Again, I’m no financial advisor and I’m not giving you any financial advice, but without a roadmap, you can’t get to where you need to be.  Not only do you need to have a sound budget, but you must continue to plan and adjust as you go through your retirement and revise your budget accordingly so that you can live with your means or within the framework that you have. 

 

Failure to have an emergency fund:  Failure to plan for unforeseen expenses and not having an adequate emergency fund can quickly wreck your retirement.  A rule of thumb has always been to have approximately 3 to 6 months of expenses in the emergency fund, but honestly that might not be enough in today’s inflationary environment.
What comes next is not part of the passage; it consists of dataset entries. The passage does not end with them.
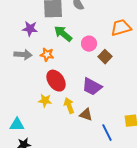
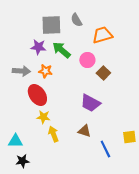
orange trapezoid: (121, 28) -> (102, 35), moved
purple star: (30, 29) -> (38, 47), moved
red ellipse: (56, 81) -> (37, 95), moved
yellow arrow: (69, 106) -> (53, 134), moved

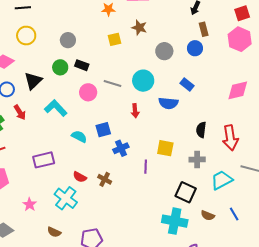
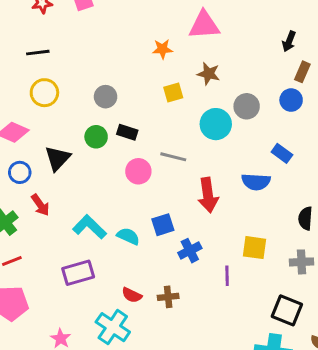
brown rectangle: (204, 29) -> (302, 72), turned 40
cyan circle: (143, 81) -> (216, 124), moved
cyan L-shape: (56, 108) -> (90, 227), moved
red arrow: (135, 111) -> (208, 195), size x1.6
brown cross: (105, 179) -> (168, 297), turned -32

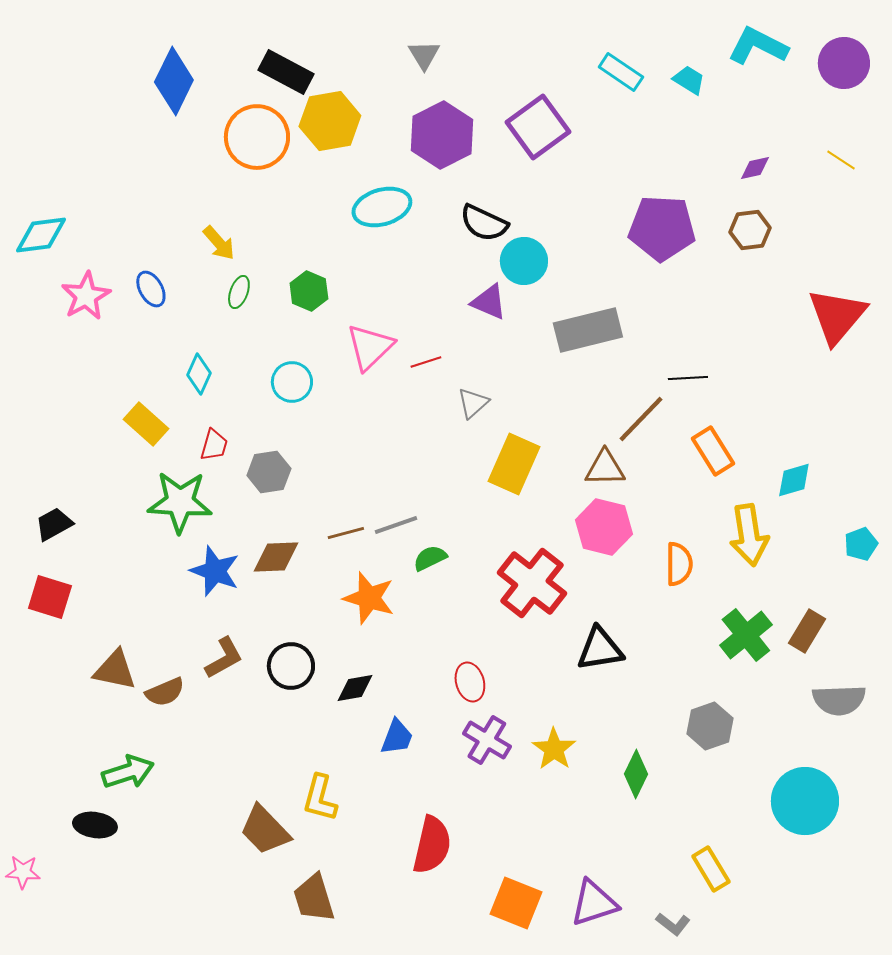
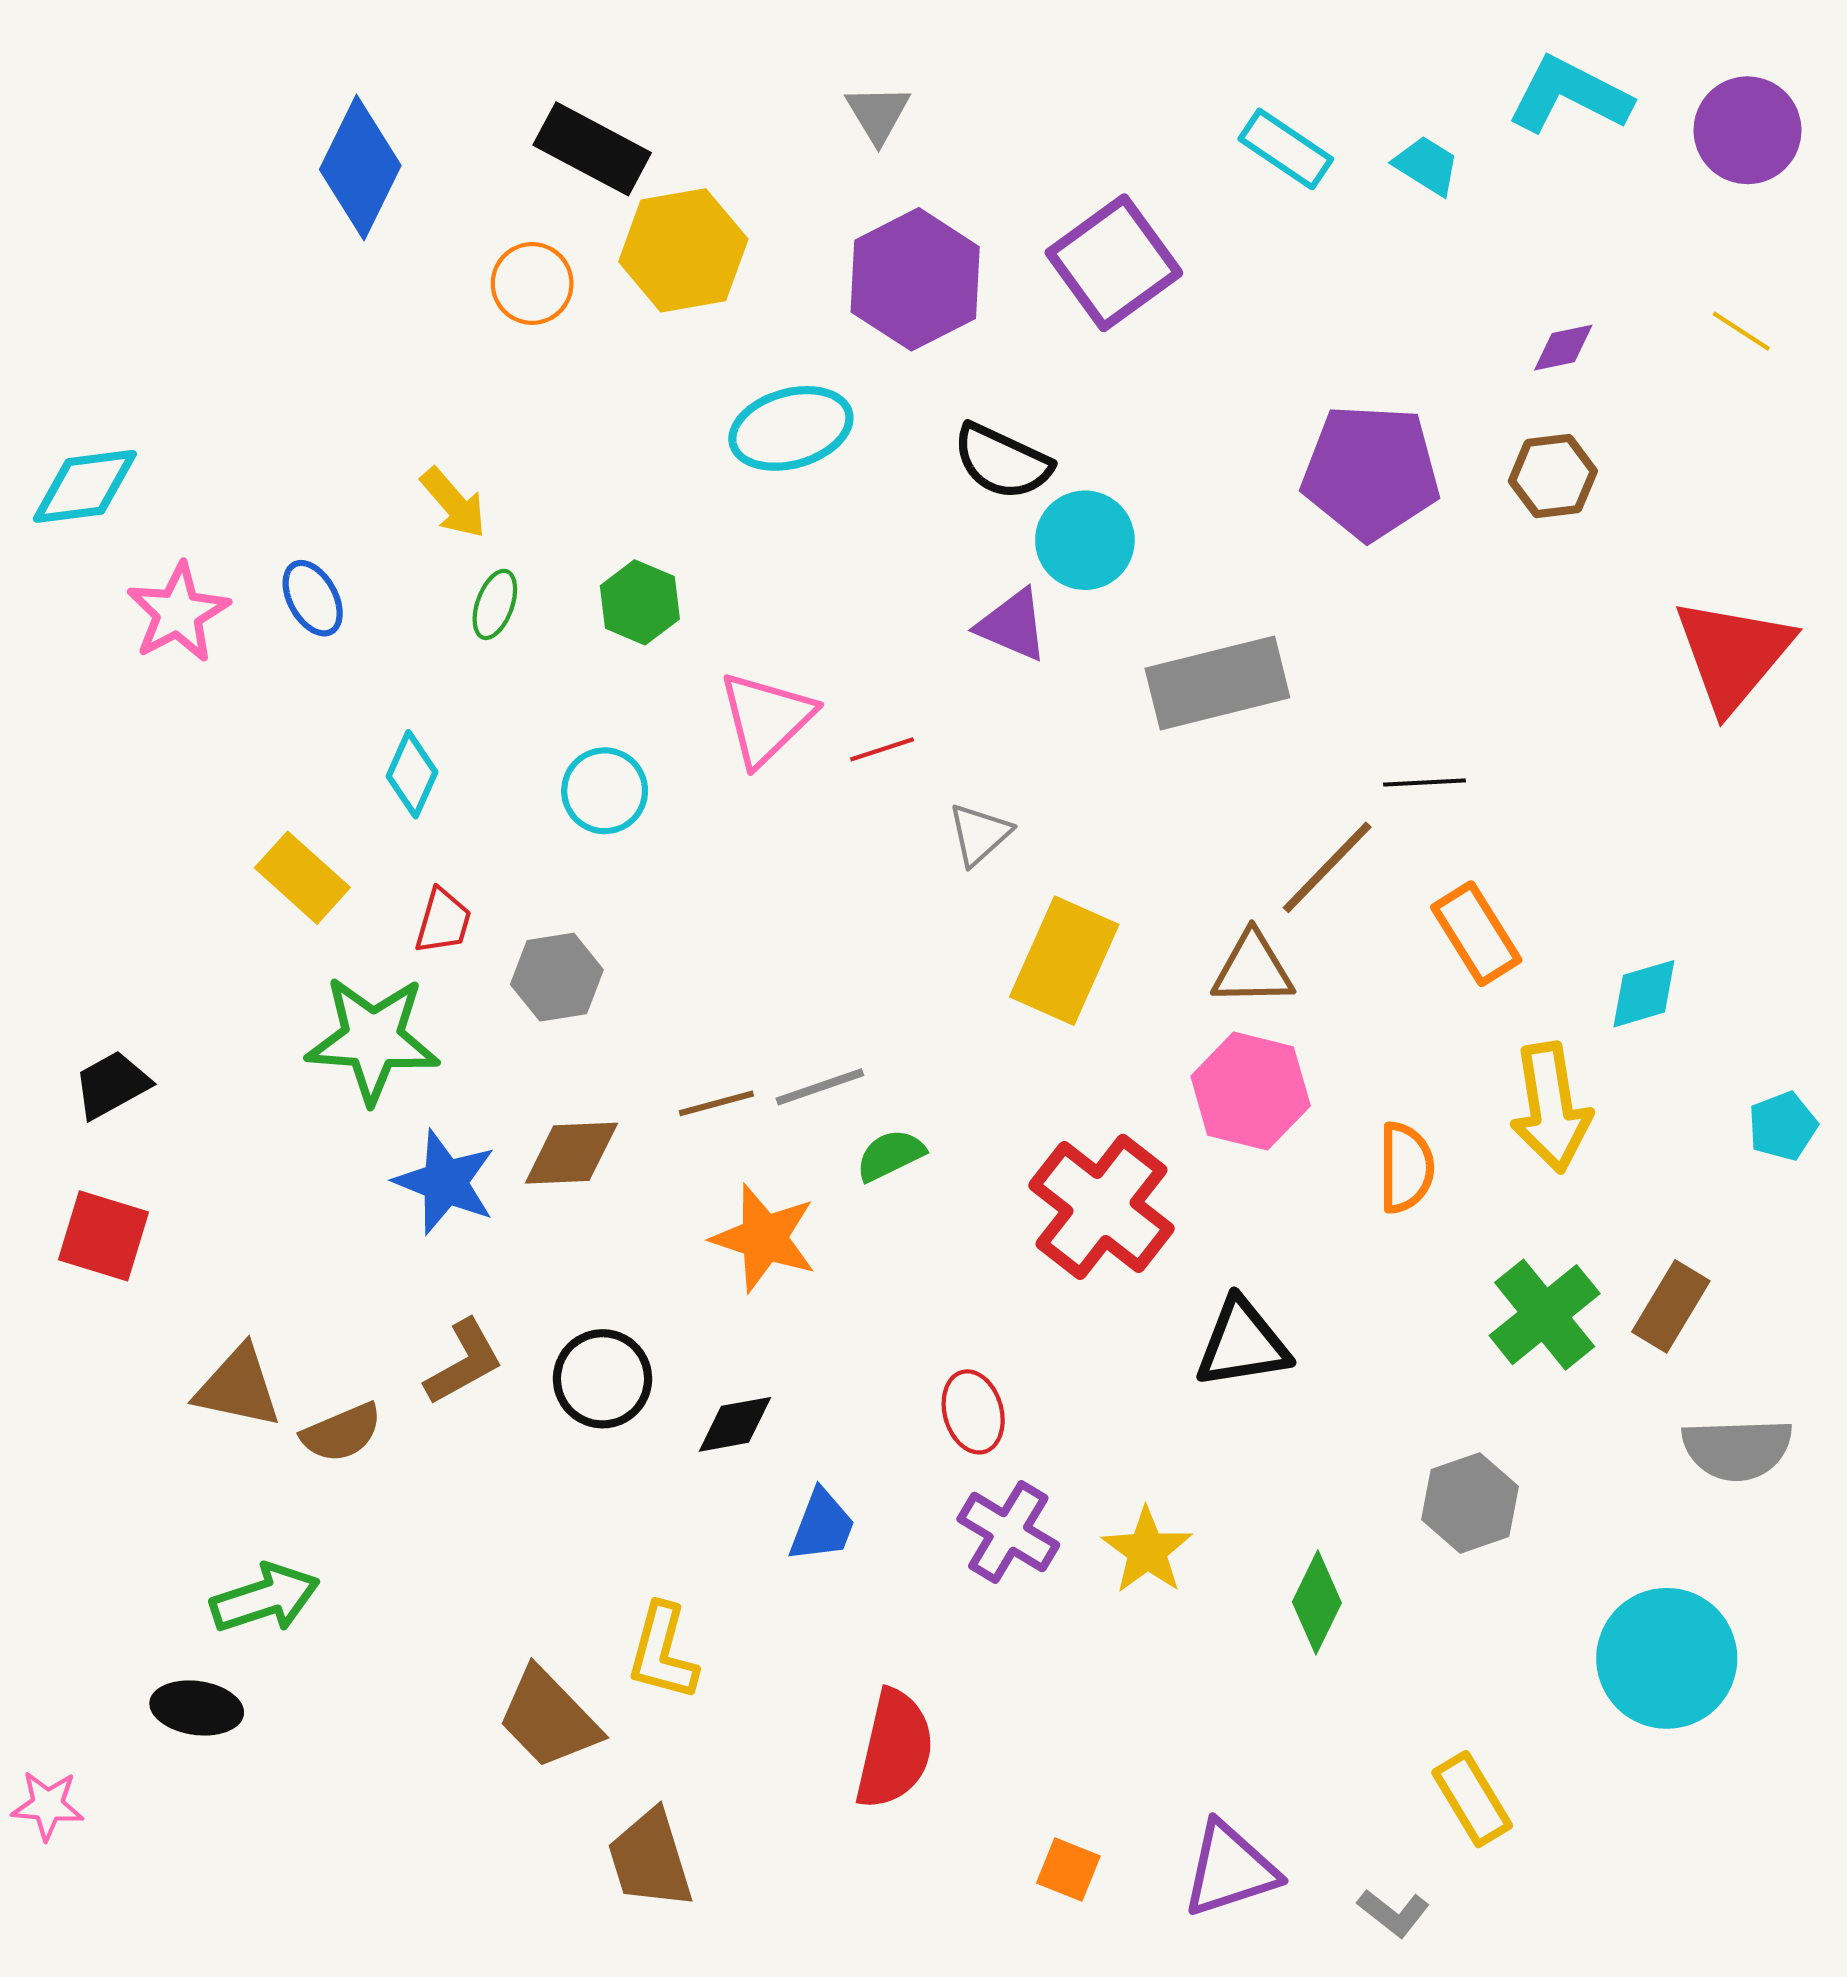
orange circle: (257, 137) -> (532, 283), size x0.6
orange square: (516, 903) -> (1068, 1869), size x0.6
There are multiple items that can hit you with no warning and cause you to dip into your retirement savings long before you are ready to start withdrawals.  Medical emergencies are a big one and can be quite unexpected.  Accidents, illness, and unexpected surgeries are medical emergencies that can wipe out an inadequate emergency fund.  Home repairs can be major ones and you need to plan well in advance for the expensive items, such as a new roof or a new HVAC unit.  I faced this firsthand recently.  I got out of bed on Thanksgiving morning, walked out into the hallway and new immediately that I had a problem.  I checked the thermostat, and it was set to 70 degrees fare height, but the inside temperature was only 67 or so.  After going through a troubleshooting process and checking all the obvious issues that could have caused the furnace to shut off, I realized I need to call a repair service to look and of course after he’d been under the house for what seemed like an eternity, he delivered the bad news.  The inducer motor in my 18-year-old furnace had a broken shaft and was no longer readily available.  They were still available, but it wasn’t worth the cost to repair the old furnace, it was more cost efficient to just replace it.  So, after a few cold days in the house we got it replaced, but if I had not had an emergency fund sufficient to cover the cost, it could have been catastrophic.  Car repairs can be very costly and depending what brand you have, some repairs can cost as much as the furnace repair, I just had, so you need to make sure you have an emergency fund, and you need to review it often as inflation and costs rise to make sure you’re covered and adjust your budget where needed.

 

Today’s episode was not meant to bum you out, but rather just to remind us that we need to be on our toes during retirement.  This is the best time of our life, and each day should be a joy and an exciting journey, but we still must plan and navigate the pitfalls of life.  It can be a lot harder to recover from a mistake or an unexpected expense in retirement, than it was during our working life.  So be vigilant, prepare and when possible get ahead of some maintenance, take care of your health, and try not to get into anything too risky.  In doing so you’ll be prepared to enjoy these, our happy golden years.